Antes de começar a resenha é preciso deixar claro que este romance fabular só poderia ter sido concebido por um gênio. E não um gênio qualquer, mas sim Neil Gaiman.
O Oceano no Fim do Caminho foi publicado pela editora Intrínseca em junho de 2013. O trabalho mais conhecido e mais aclamado de Neil Gaiman, porém, é Sandman. Mas o autor possui outros romances de renome publicados também pela editora. É o caso de Mitologia Nórdica, Deuses Americanos, Lugar Nenhum, Os Filhos de Anansi, Alerta de Risco, João e Maria, A Verdade é uma caverna nas Montanhas Negras, o discurso Faça Boa Arte e, agora, impresso pela Intrínseca pela primeira vez em uma edição belíssima, Coraline.
O livro se inicia com a ida do protagonista a um funeral, mas ele decide revisitar uma fazenda para fugir das lamúrias inconvenientes do momento. E então retorna ao oceano de Lettie Hempstock e lembra da aventura que viveu com ela quando tinha apenas sete anos.

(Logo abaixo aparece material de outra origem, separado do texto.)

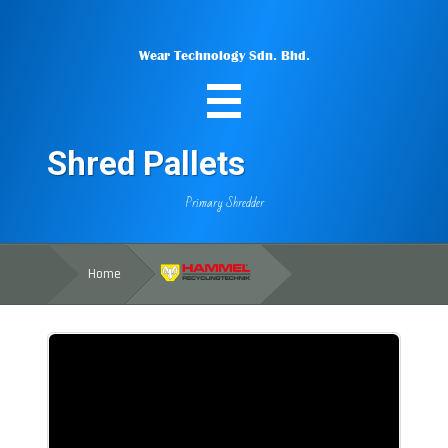
Wear Technology Sdn. Bhd.
Shred Pallets
Primary Shredder
Home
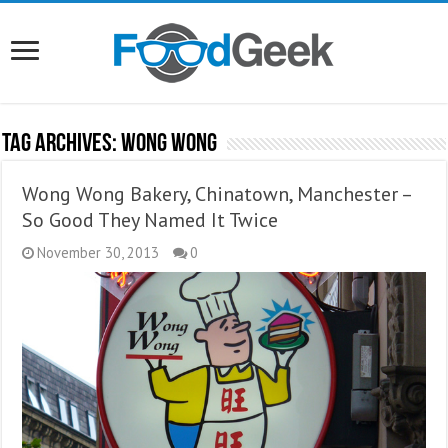
Tag Archives:
Wong Wong
Wong Wong Bakery, Chinatown, Manchester –
So Good They Named It Twice
November 30, 2013
0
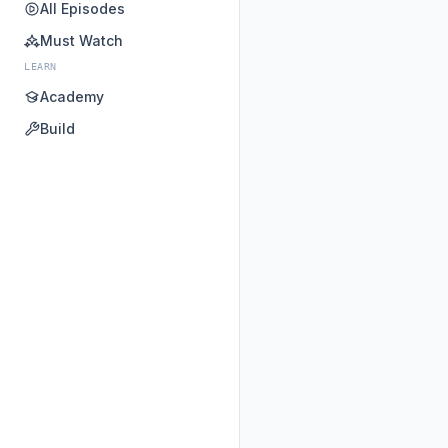
All Episodes
Must Watch
LEARN
Academy
Build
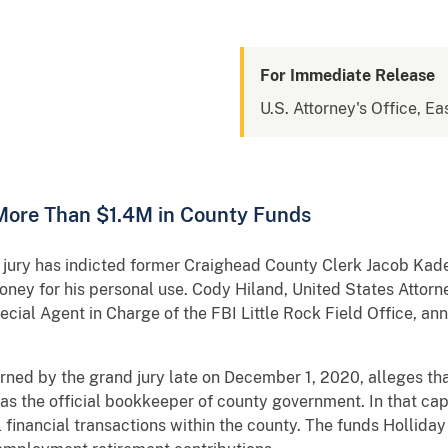
For Immediate Release
U.S. Attorney's Office, Ea
More Than $1.4M in County Funds
ry has indicted former Craighead County Clerk Jacob Kade 
oney for his personal use. Cody Hiland, United States Attorney
ial Agent in Charge of the FBI Little Rock Field Office, an
d by the grand jury late on December 1, 2020, alleges that
as the official bookkeeper of county government. In that ca
 financial transactions within the county. The funds Hollida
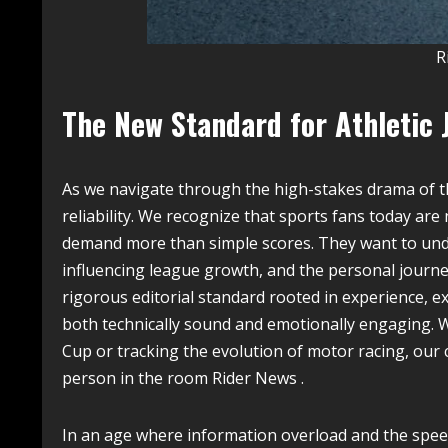
R
The New Standard for Athletic 
As we navigate through the high-stakes drama of t
reliability. We recognize that sports fans today are
demand more than simple scores. They want to unde
influencing league growth, and the personal journey
rigorous editorial standard rooted in experience, ex
both technically sound and emotionally engaging. 
Cup or tracking the evolution of motor racing, ou
person in the room Rider News .
In an age where information overload and the speed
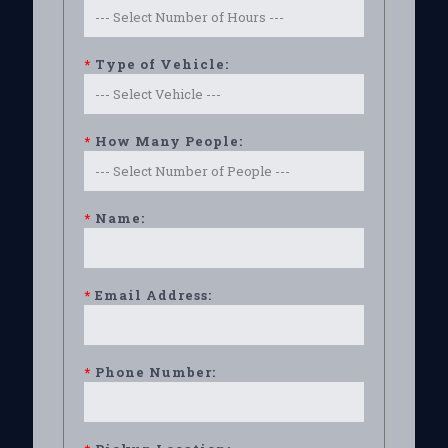
*
Type of Vehicle:
*
How Many People:
*
Name:
*
Email Address:
*
Phone Number:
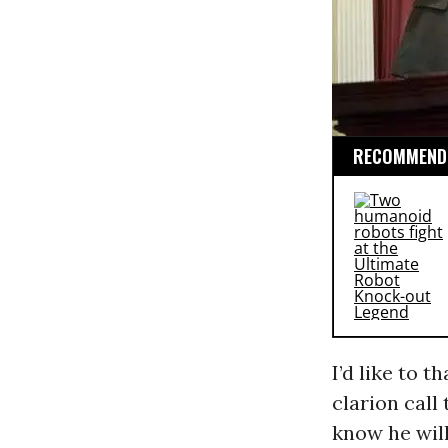
RECOMMENDE
I’d like to t
clarion call
know he will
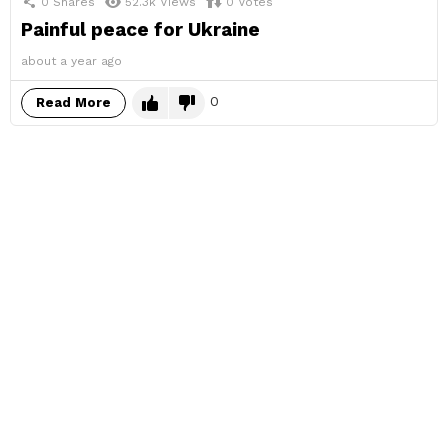
0
Shares
52.3k
Views
0
Votes
Painful peace for Ukraine
about a year ago
0
Read More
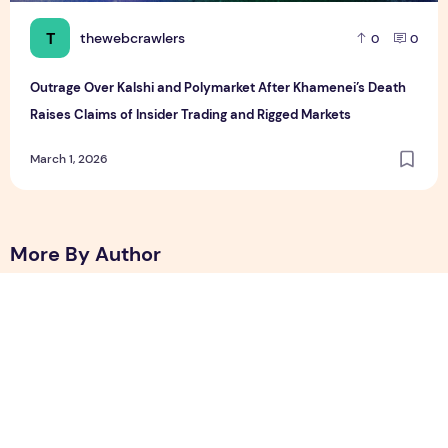
T
thewebcrawlers
0
0
Outrage Over Kalshi and Polymarket After Khamenei’s Death
Raises Claims of Insider Trading and Rigged Markets
March 1, 2026
More By Author
Best Free Android Games in 2026: 25 Must-Play Mobile Ga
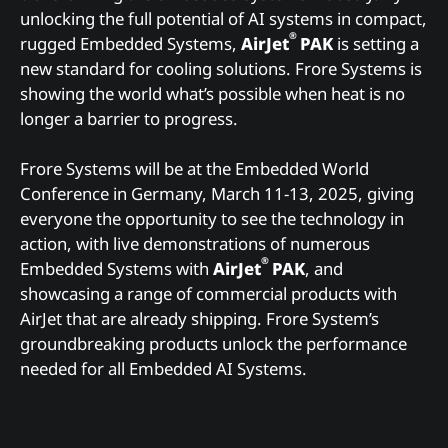
unlocking the full potential of AI systems in compact,
®
rugged Embedded Systems,
AirJet
PAK
is setting a
new standard for cooling solutions. Frore Systems is
showing the world what’s possible when heat is no
longer a barrier to progress.
Frore Systems will be at the Embedded World
Conference in Germany, March 11-13, 2025, giving
everyone the opportunity to see the technology in
action, with live demonstrations of numerous
®
Embedded Systems with
AirJet
PAK
, and
showcasing a range of commercial products with
AirJet that are already shipping. Frore System’s
groundbreaking products unlock the performance
needed for all Embedded AI Systems.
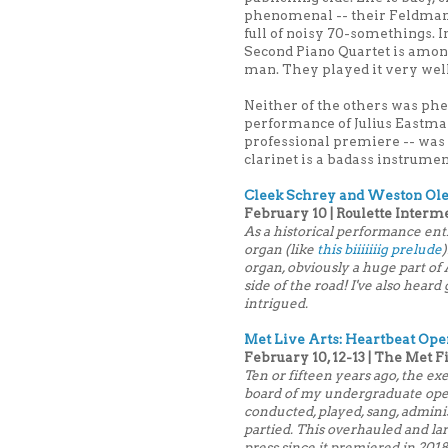
phenomenal -- their Feldman
full of noisy 70-somethings. Im
Second Piano Quartet is amon
man. They played it very well.
Neither of the others was ph
performance of Julius Eastma
professional premiere -- was
clarinet is a badass instrumen
Cleek Schrey and Weston Ole
February 10 | Roulette Interm
As a historical performance enthus
organ (like
this biiiiiiig prelude
organ, obviously a huge part of
side of the road! I've also hear
intrigued.
Met Live Arts: Heartbeat Ope
February 10, 12-13 | The Met 
Ten or fifteen years ago, the e
board of my undergraduate op
conducted, played, sang, admini
partied. This overhauled and la
press since it premiered in 2018,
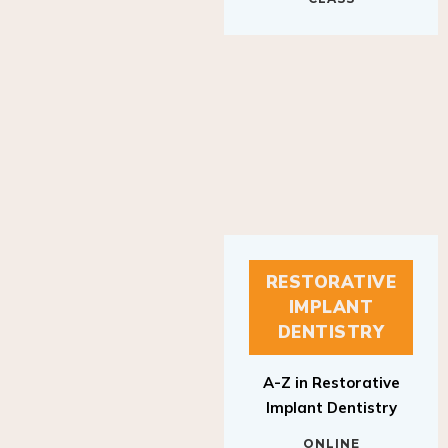
RESTORATIVE
IMPLANT
DENTISTRY
A-Z in Restorative
Implant Dentistry
ONLINE
RESTORATIVE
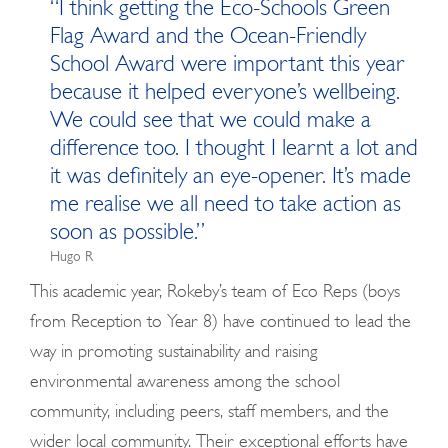
“I think getting the Eco-Schools Green
Flag Award and the Ocean-Friendly
School Award were important this year
because it helped everyone’s wellbeing.
We could see that we could make a
difference too. I thought I learnt a lot and
it was definitely an eye-opener. It’s made
me realise we all need to take action as
soon as possible.”
Hugo R
This academic year, Rokeby’s team of Eco Reps (boys
from Reception to Year 8) have continued to lead the
way in promoting sustainability and raising
environmental awareness among the school
community, including peers, staff members, and the
wider local community. Their exceptional efforts have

O romance já começa com o toque nostálgico pela gentileza e pelo preciosismo que Gaiman confere às palavras. Elas possuem sabor. Um sabor de infância, de fantasia, de verdade. E isso faz o leitor saboreá-las, em vez de apenas lê-las. Esse sabor constitui o tônus da história, envolvendo o leitor na atmosfera das possibilidades da infância. E é necessário que o leitor entre nesse jogo para lembrar que já houve um dia em que ele acreditou que tudo era possível, em que tudo era maior que a própria realidade.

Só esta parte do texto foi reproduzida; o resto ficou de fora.